I'm still trying to process why she ended the book the way she did. Did she think behind Tyrell, readers needed the ending she provides or did the publisher think it was needed?
For me, it contradicts everything that came before it: a very painful but true reflection of the estranged relationship between a confused, needy daughter and mother who doesn't want to parent, a grandmother desperate to save a child she can't, and a child who in real life would spend years acting out sexually, self-destructing while very possibly exceeding in other areas very much like Renee did.
SORT-OF SPOILER CONTAINED IN THIS COMMENT: I'm right with you on the ending of the book. I work for a non-profit organization that runs book group discussions with young adults (mostly in alternative high schools) and read "Kendra" this summer (we've used "Tyrell" with our groups before and consider Coe Booth a genuinely GOOD writer). A co-worker and I both read the book and consider it highly consumable--we both finished it in less than a day, and predict the youth we work with will eat it up. However, the ending just killed me. I seriously had to stop and think about what bringing this book to a group of young women would say to them about how likely it is things will just "work out" if they just "love him enough." (Not quoting from the book there, but those hackneyed phrases are the only ones that leap to mind as I try to convey how the ending hit me.) In the end though, quality young adult novels can be hard to come by; and even harder to come by is literature that gives teenagers the opportunity to critically think about emerging sexuality, family relationships, consequences of decisions you make, and how you become who you are at various points in your life. "Kendra" does all that and more.
rb,
I feel the same way and that's why I'm going to actively promote the book. I do think we need discussion behind it because the population at the non-rofit where I volunteer the ending in no way reflects the realities in these girls lives. They have difficulty forming healthy, intimate relationships and often continue until they either become pregnant, contract STDS or both.

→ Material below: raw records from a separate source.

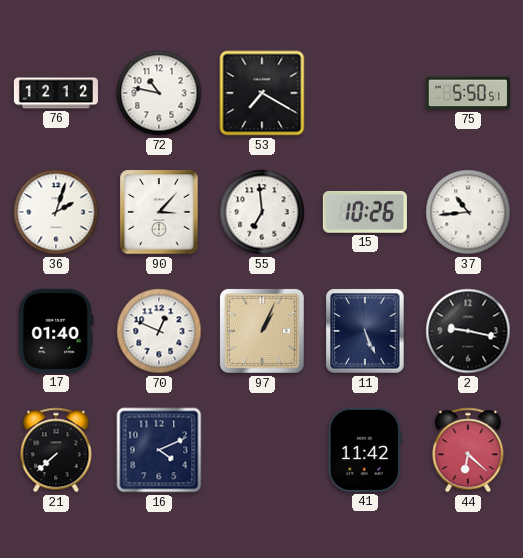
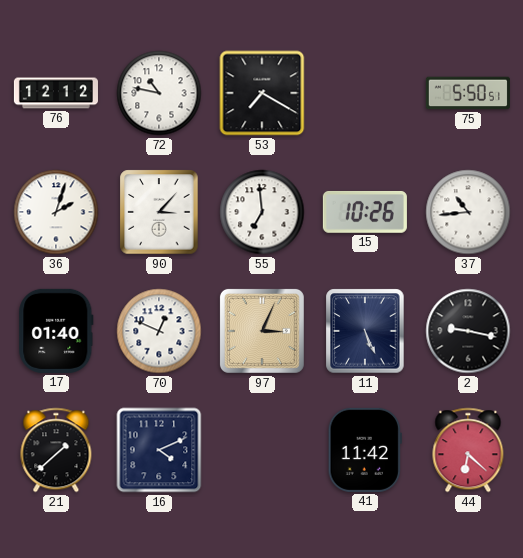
97: 1:04 -> 3:04
21: 7:38 -> 1:38
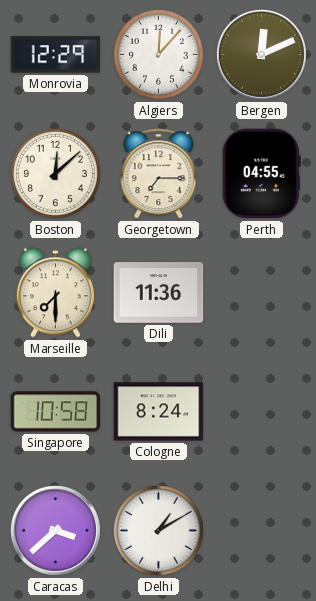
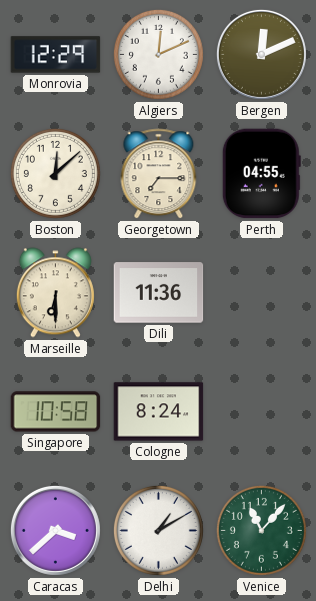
Algiers: 12:07 -> 12:11
Marseille: 7:30 -> 6:30
Venice: none -> 11:07
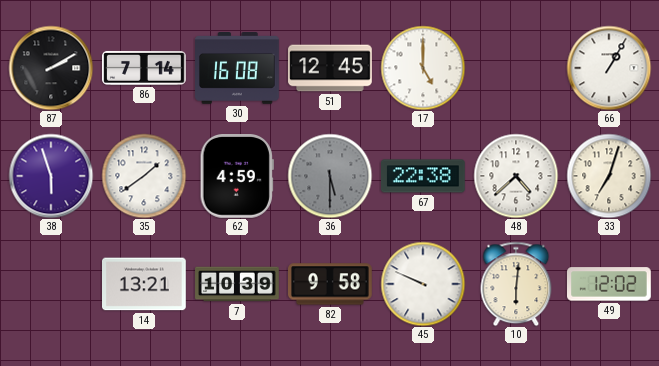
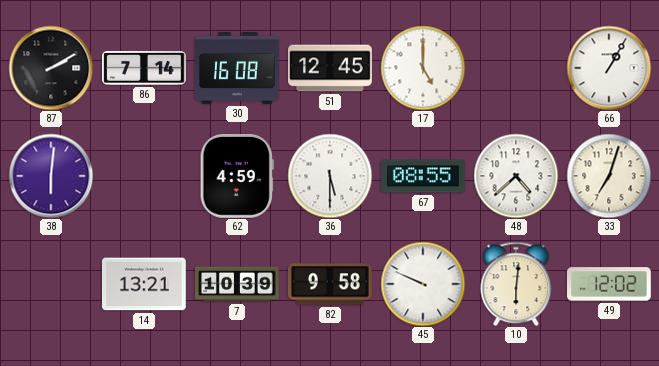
38: 5:57 -> 6:01
35: 1:39 -> none
36 dial: grey -> white
67: 22:38 -> 08:55
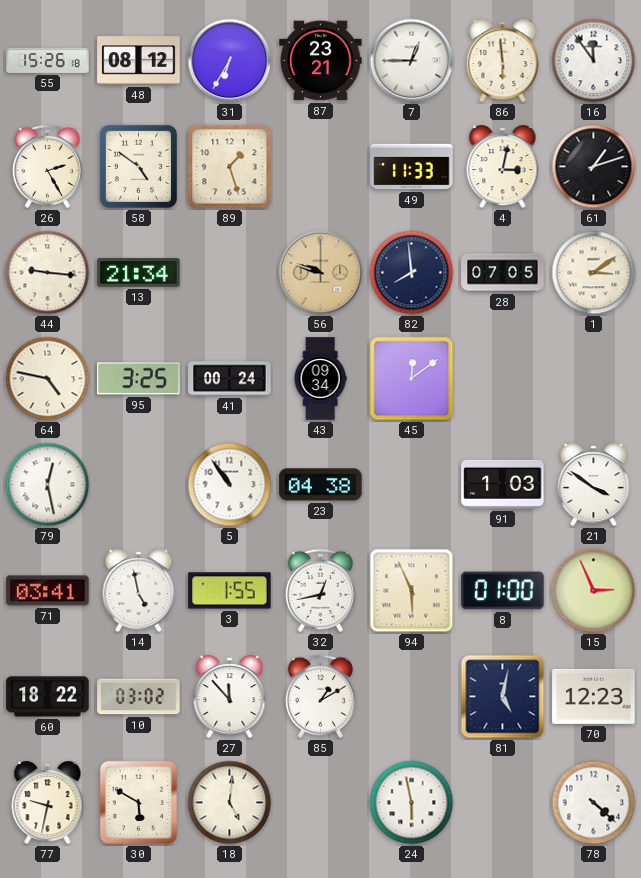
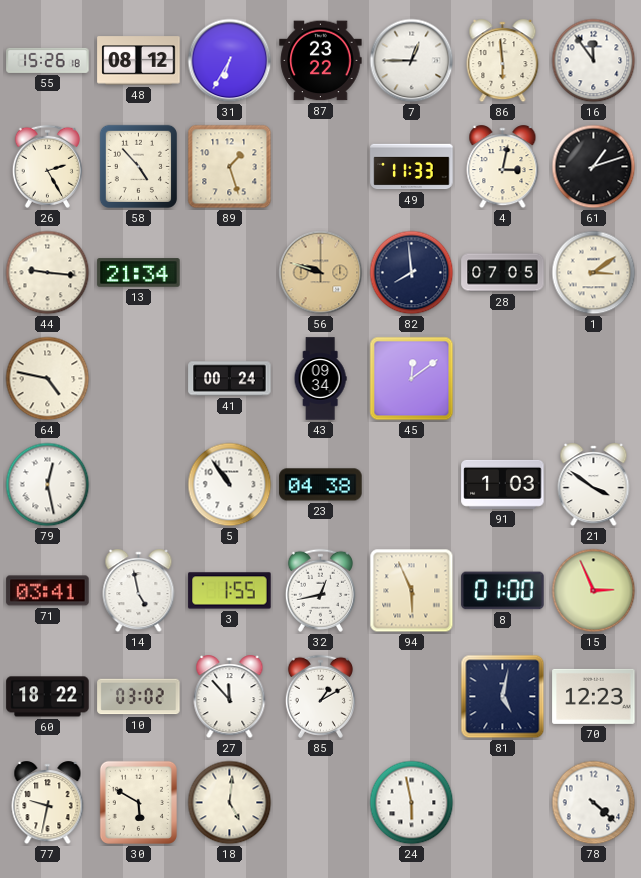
87: 23:21 -> 23:22
58: 4:51 -> 4:53
95: 3:25 -> none
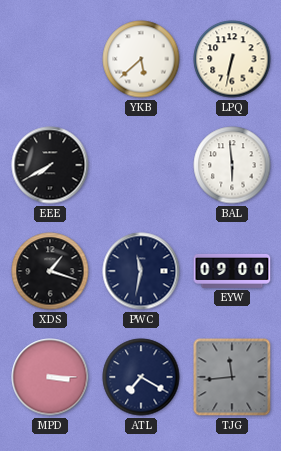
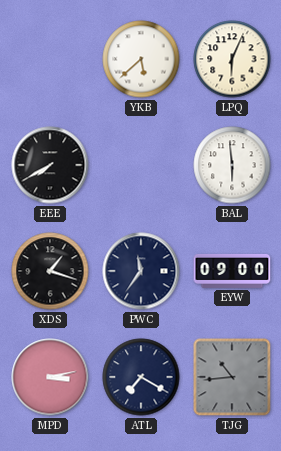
LPQ: 6:32 -> 6:04
PWC: 11:32 -> 11:36
MPD: 3:15 -> 3:13
TJG: 11:44 -> 10:44
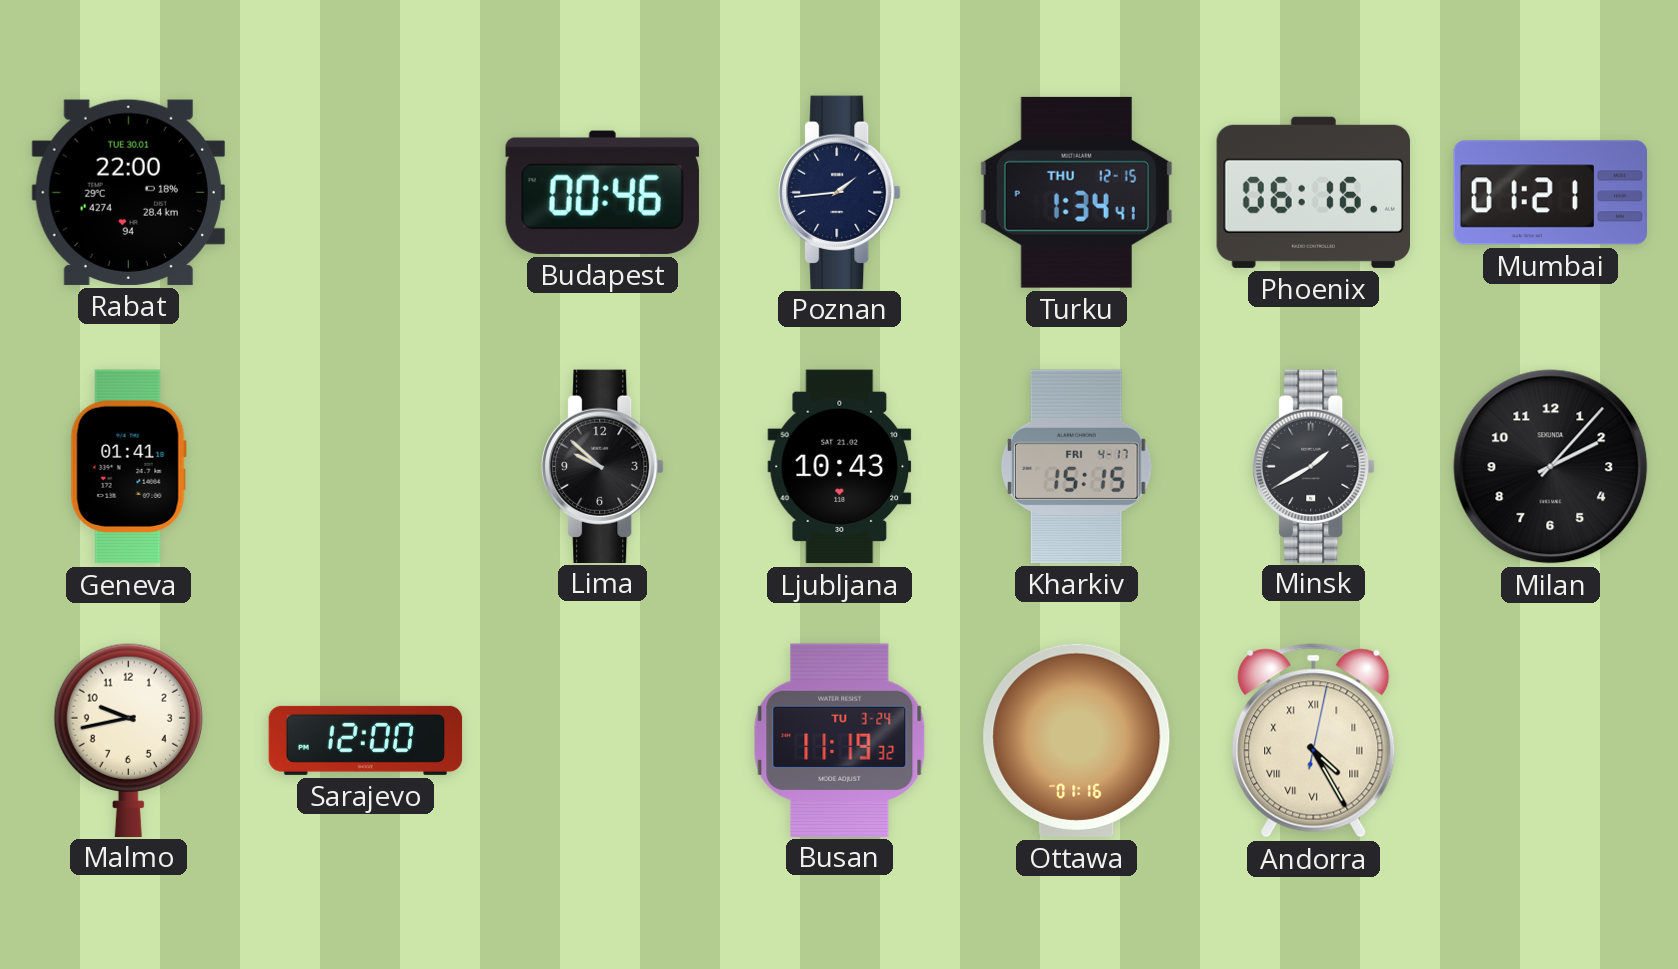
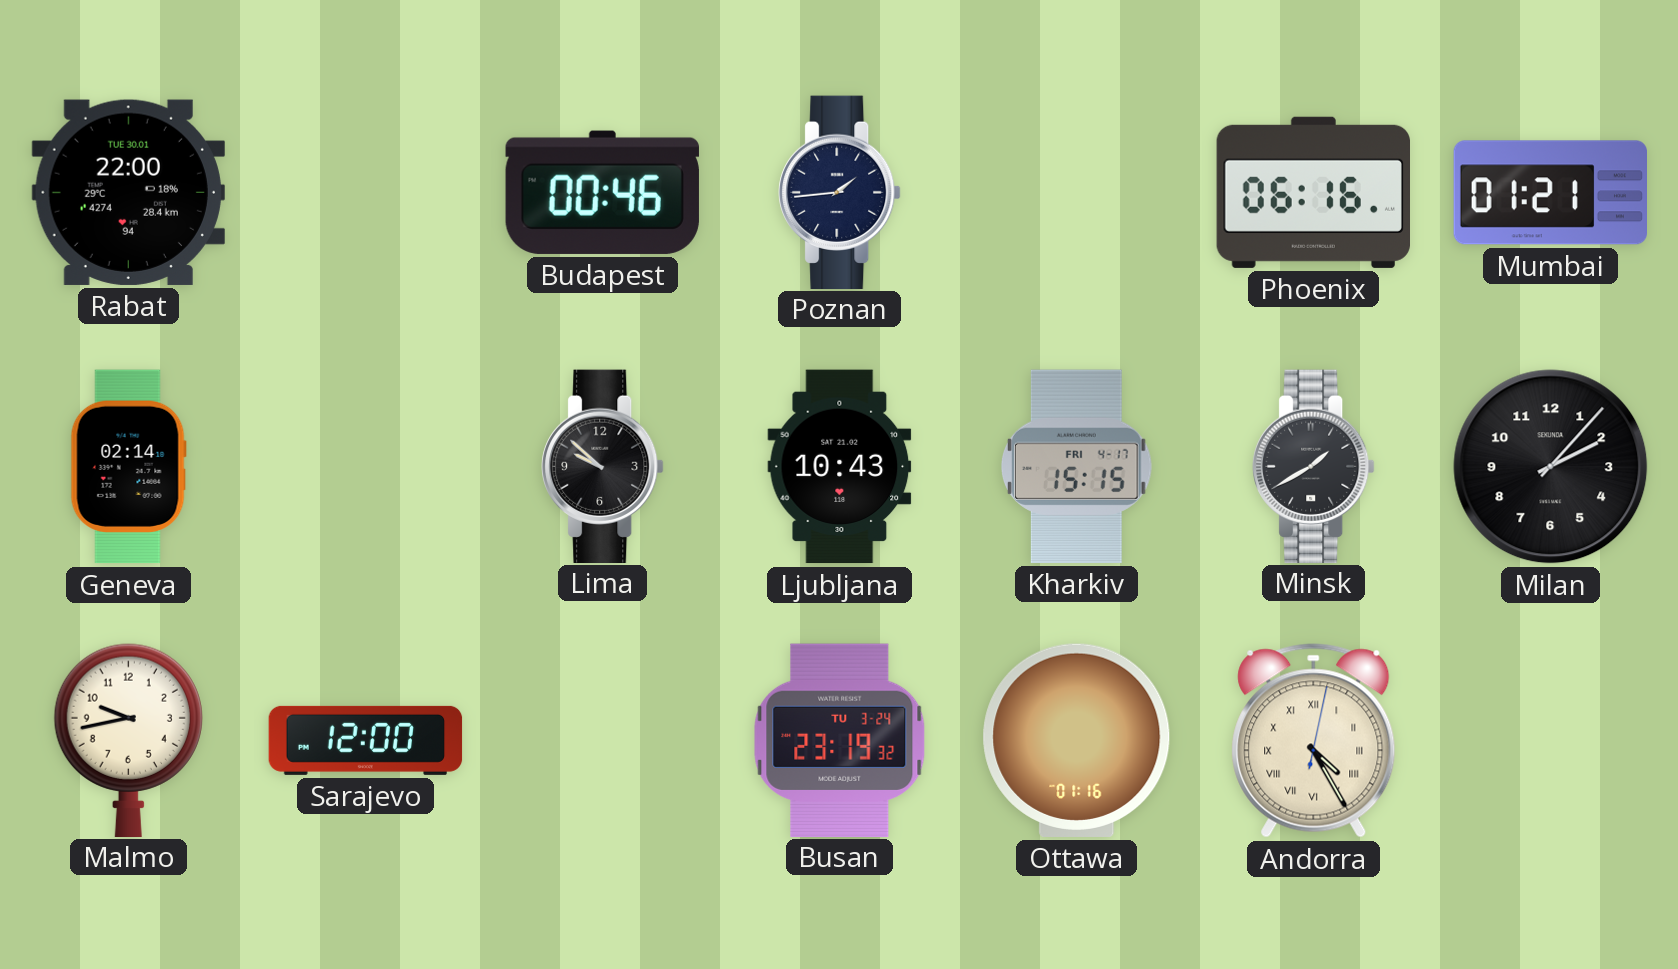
Turku: 1:34 -> none
Geneva: 01:41 -> 02:14
Busan: 11:19 -> 23:19
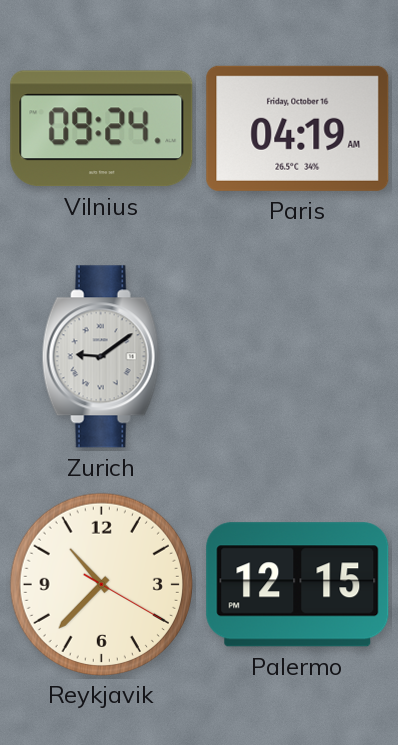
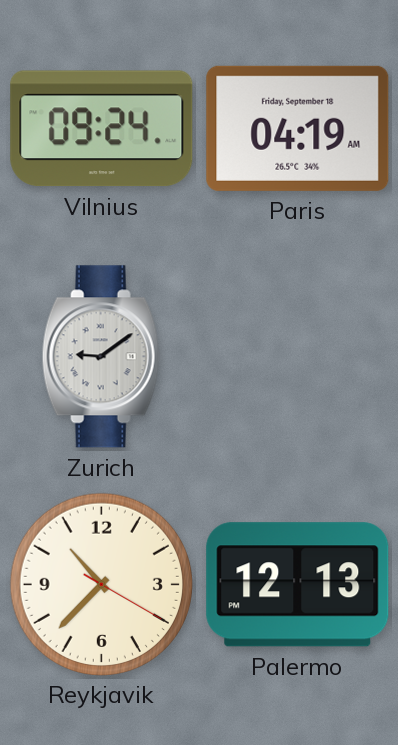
Paris date: Friday, October 16 -> Friday, September 18
Palermo: 12:15 -> 12:13
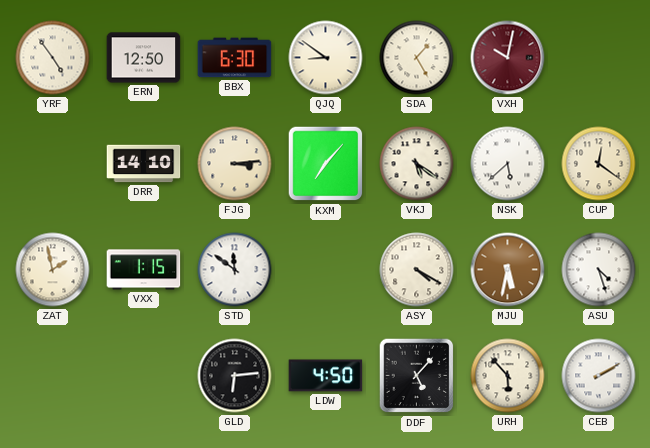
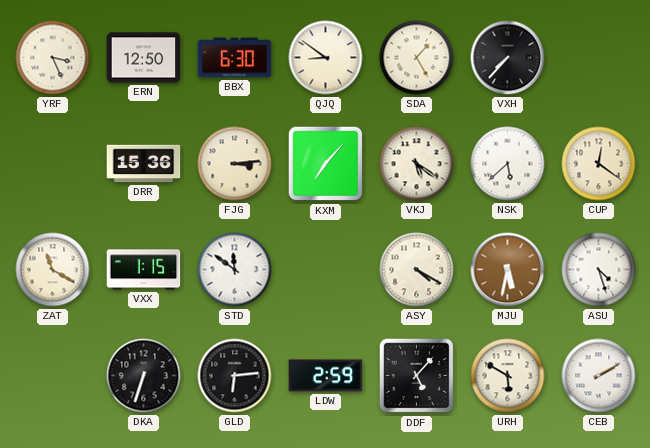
YRF: 4:54 -> 3:26
VXH: 10:02 -> 7:37
VXH dial: burgundy -> black
DRR: 14:10 -> 15:36
ZAT: 1:58 -> 11:20
DKA: none -> 6:33
LDW: 4:50 -> 2:59
URH: 5:53 -> 5:50
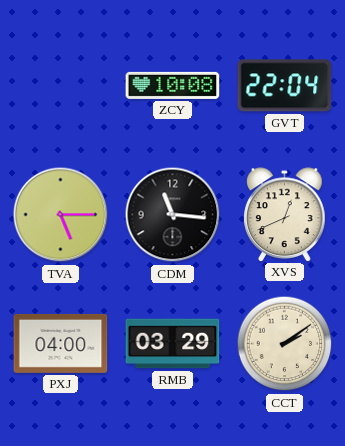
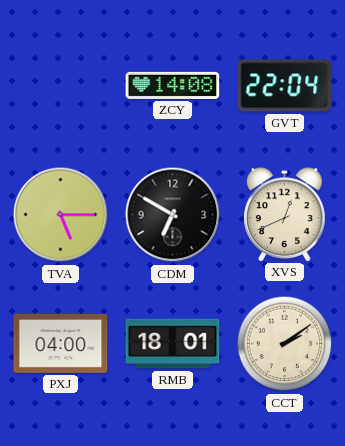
ZCY: 10:08 -> 14:08
CDM: 11:16 -> 6:50
RMB: 03:29 -> 18:01
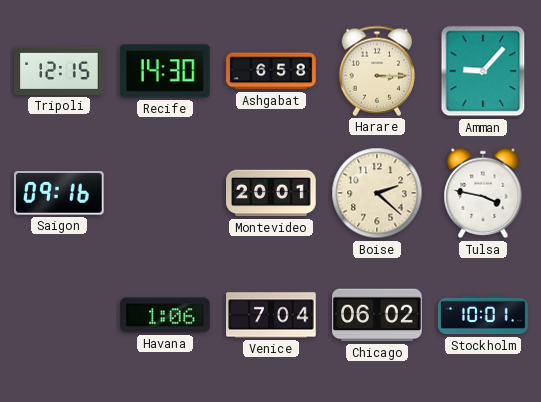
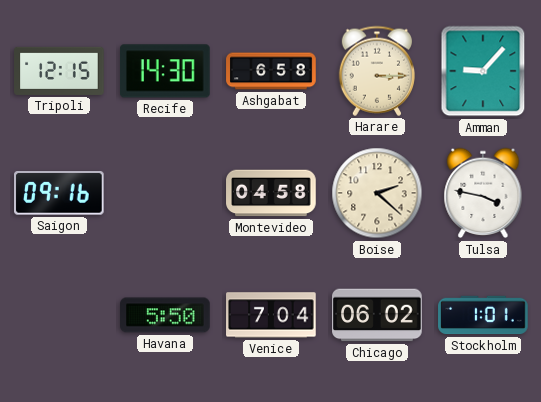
Montevideo: 20:01 -> 04:58
Havana: 1:06 -> 5:50
Stockholm: 10:01 -> 1:01
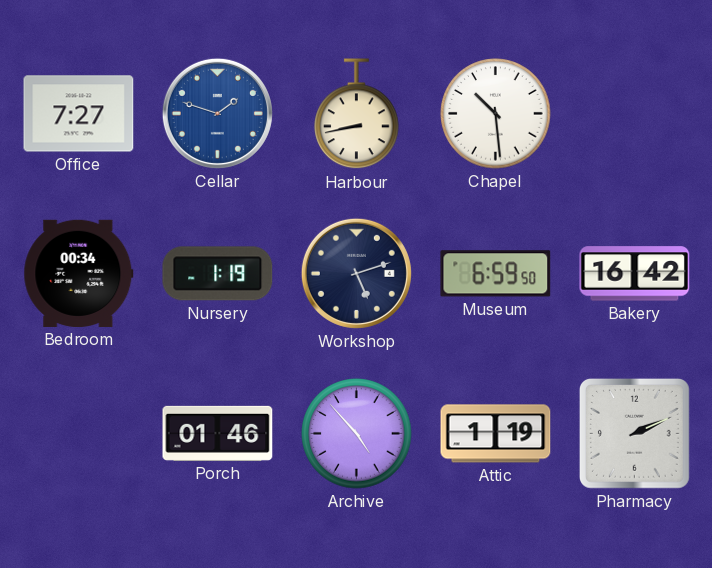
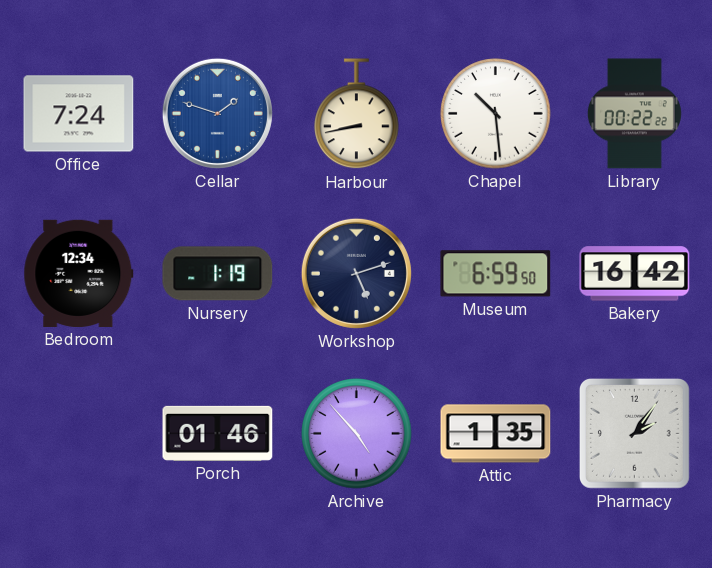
Office: 7:27 -> 7:24
Library: none -> 00:22
Bedroom: 00:34 -> 12:34
Attic: 1:19 -> 1:35
Pharmacy: 2:11 -> 2:06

Your reflection is adolescence in a nutshell. Powerful. Andy
Hi Andy,
Love your profile. I like your description, rabid. We could talk for hours. :-)
This is soooo good. I feel like I have to post it up somewhere or something, but my parents will look at me funny lol
~Tashi
Thanks, C.O. I can tell from looking around your site that we'd have much to talk about!
Andy
WOW. All other words fail me for that poem. I love it.
I wonder if Kendra is available in Philippine bookstores. I would like to read it. :o)
Tarie,
Maybe we can work out postage. If you can't get it, let me know.
Thanks, Susan! I'm going to check my local bookstore and then try to order it if it isn't available.
Thanks for joining the Poetry Friday fray-- and for sharing a poem response to what looks like a powerful book.